On simply normal numbers to different bases

• Published in: Mathematische annalen Vol. 364; no. 1-2; pp. 125 - 150
• Main Authors: Becher, Verónica, Bugeaud, Yann, Slaman, Theodore A.
• Format: Journal Article
• Language: English
• Published: Berlin/Heidelberg Springer Berlin Heidelberg 01.02.2016; Springer Verlag
• Subjects: Mathematics; Mathematics and Statistics
• ISSN: 0025-5831; 1432-1807
• DOI: 10.1007/s00208-015-1209-9

Let s be an integer greater than or equal to 2 . A real number is simply normal to base  s if in its base- s expansion every digit 0 , 1 , … , s - 1 occurs with the same frequency  1 / s . Let S be the set of positive integers that are not perfect powers, hence S is the set { 2 , 3 , 5 , 6 , 7 , 10 , 11 , … } . Let M be a function from S to sets of positive integers such that, for each s in S , if m is in M ( s ) then each divisor of m is in M ( s ) and if M ( s ) is infinite then it is equal to the set of all positive integers.
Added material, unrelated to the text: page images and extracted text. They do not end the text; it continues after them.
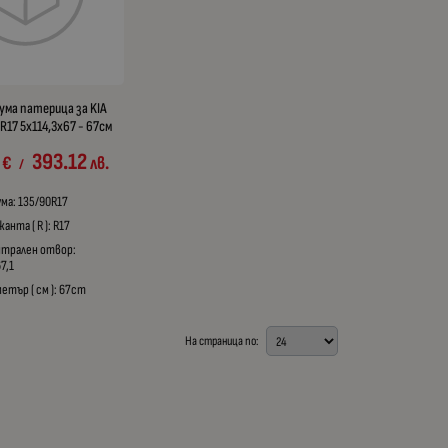
ума патерица за KIA
R17 5x114,3x67 - 67см
393.12
€
лв.
/
ума: 135/90R17
анта ( R ): R17
нтрален отвор:
7,1
етър ( см ): 67cm
На страница по: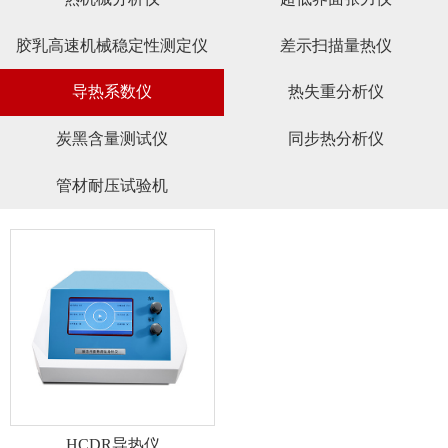
胶乳高速机械稳定性测定仪
差示扫描量热仪
导热系数仪
热失重分析仪
炭黑含量测试仪
同步热分析仪
管材耐压试验机
HCDR导热仪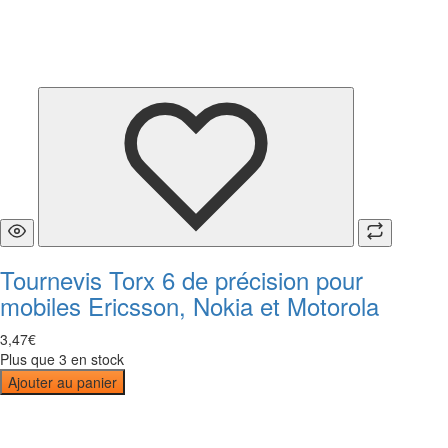
Tournevis Torx 6 de précision pour
mobiles Ericsson, Nokia et Motorola
3
,
47
€
Plus que 3 en stock
Ajouter au panier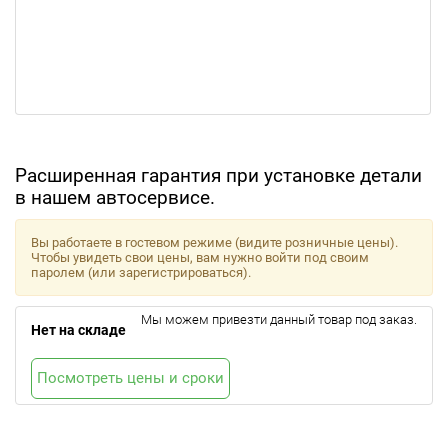
Расширенная гарантия при установке детали
в нашем автосервисе.
Вы работаете в гостевом режиме (видите розничные цены).
Чтобы увидеть свои цены, вам нужно войти под своим
паролем (или зарегистрироваться).
Мы можем привезти данный товар под заказ.
Нет на складе
Посмотреть цены и сроки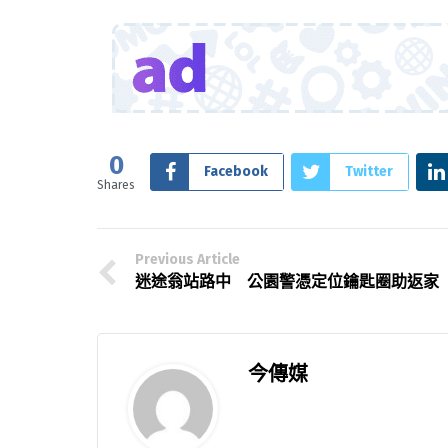
0
Facebook
Twitter
Shares
Previous Article
迷途翁站路中 公園警憑定位鑰匙圈助返家
今傳媒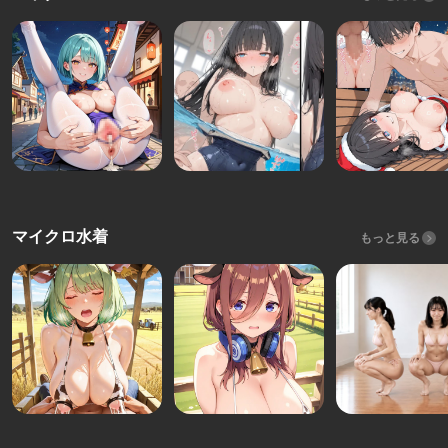
マイクロ水着
もっと見る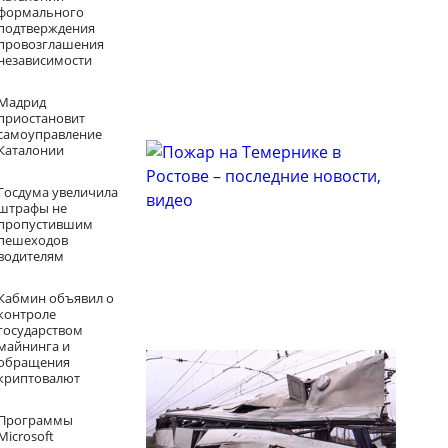
формального
подтверждения
провозглашения
независимости
Пожар в Москве на
строительном рынке –
последние новости, видео
Мадрид
приостановит
самоуправление
Каталонии
Госдума увеличила
штрафы не
пропустившим
пешеходов
водителям
Пожар на Темернике в
Ростове – последние
Кабмин объявил о
новости, видео
контроле
государством
майнинга и
обращения
криптовалют
Программы
Microsoft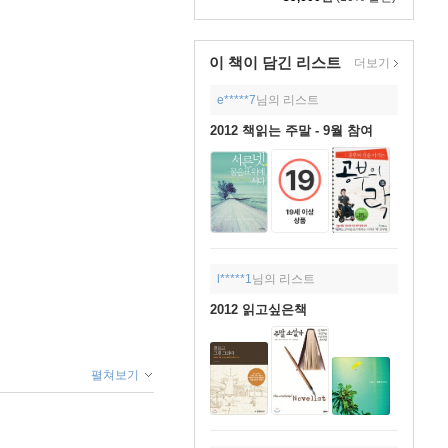
이 책이 담긴
리스트
더보기
e*****7
님의 리스트
2012 책읽는 주말 - 9월 참여
l*****1
님의 리스트
2012 읽고싶은책
펼쳐보기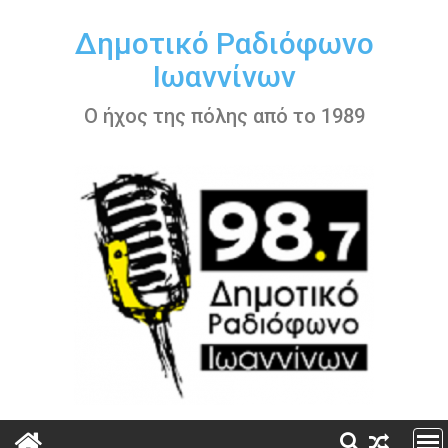
Περάστε
στο
Δημοτικό Ραδιόφωνο
περιεχόμενο
Ιωαννίνων
Ο ήχος της πόλης από το 1989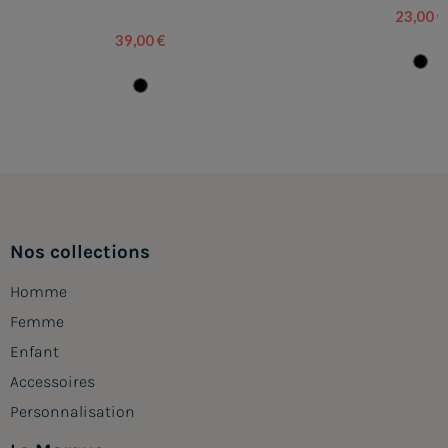
23,00 €
39,00 €
Nos collections
Homme
Femme
Enfant
Accessoires
Personnalisation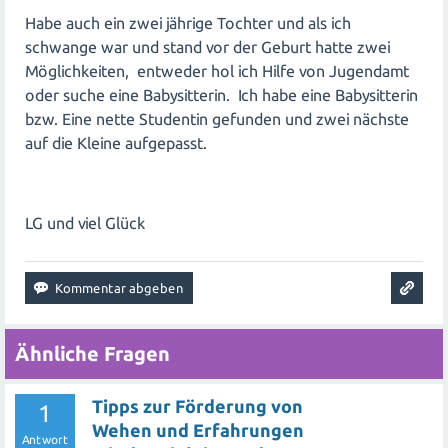
Habe auch ein zwei jährige Tochter und als ich
schwange war und stand vor der Geburt hatte zwei
Möglichkeiten, entweder hol ich Hilfe von Jugendamt
oder suche eine Babysitterin. Ich habe eine Babysitterin
bzw. Eine nette Studentin gefunden und zwei nächste
auf die Kleine aufgepasst.
LG und viel Glück
Ähnliche Fragen
Tipps zur Förderung von
1
Wehen und Erfahrungen
Antwort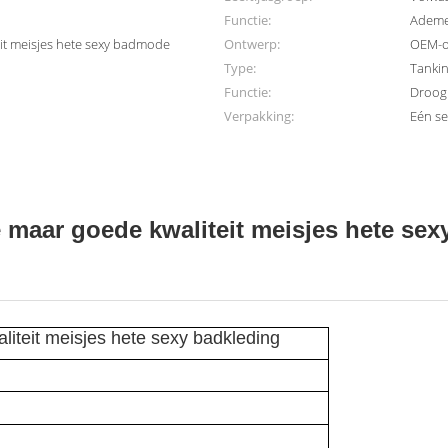
Functie:
Ademen
it meisjes hete sexy badmode
Ontwerp:
OEM-o
Type:
Tanki
Functie:
Droog
Verpakking:
Eén se
maar goede kwaliteit meisjes hete sex
iteit meisjes hete sexy badkleding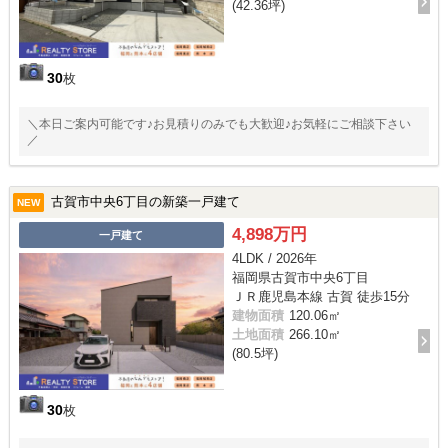
(42.36坪)
30
枚
＼本日ご案内可能です♪お見積りのみでも大歓迎♪お気軽にご相談下さい
／
古賀市中央6丁目の新築一戸建て
NEW
4,898万円
一戸建て
4LDK / 2026年
福岡県古賀市中央6丁目
ＪＲ鹿児島本線 古賀 徒歩15分
建物面積
120.06㎡
土地面積
266.10㎡
(80.5坪)
30
枚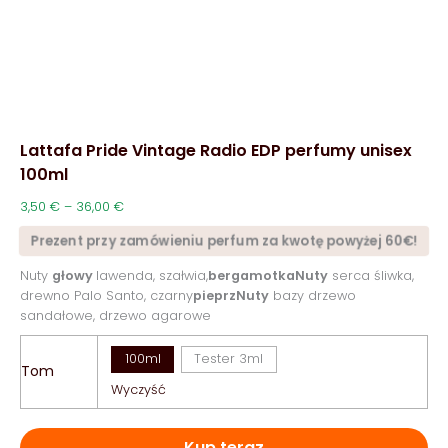
Lattafa Pride Vintage Radio EDP perfumy unisex
100ml
Zakres
3,50
€
–
36,00
€
cen:
Prezent przy zamówieniu perfum za kwotę powyżej 60€!
od
3,50 €
Nuty
głowy
lawenda, szałwia,
bergamotkaNuty
serca śliwka,
do
drewno Palo Santo, czarny
pieprzNuty
bazy drzewo
36,00 €
sandałowe, drzewo agarowe
100ml
Tester 3ml
Tom
Wyczyść
Kup teraz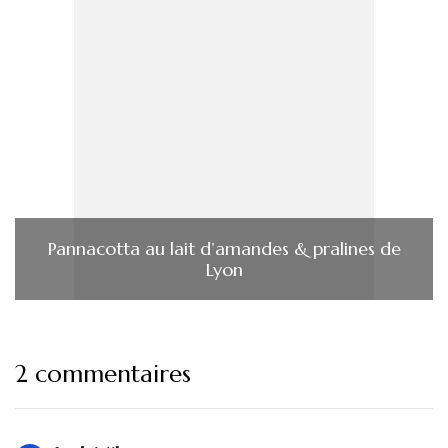
Pannacotta au lait d’amandes & pralines de
Lyon
2 commentaires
These conditions on M are necessary for there to be a real number which is simply normal to exactly the bases s m such that s is in S and m is in M ( s ) . We show these conditions are also sufficient and further establish that the set of real numbers that satisfy them has full Hausdorff dimension. This extends a result of W. M. Schmidt (1961/1962) on normal numbers to different bases.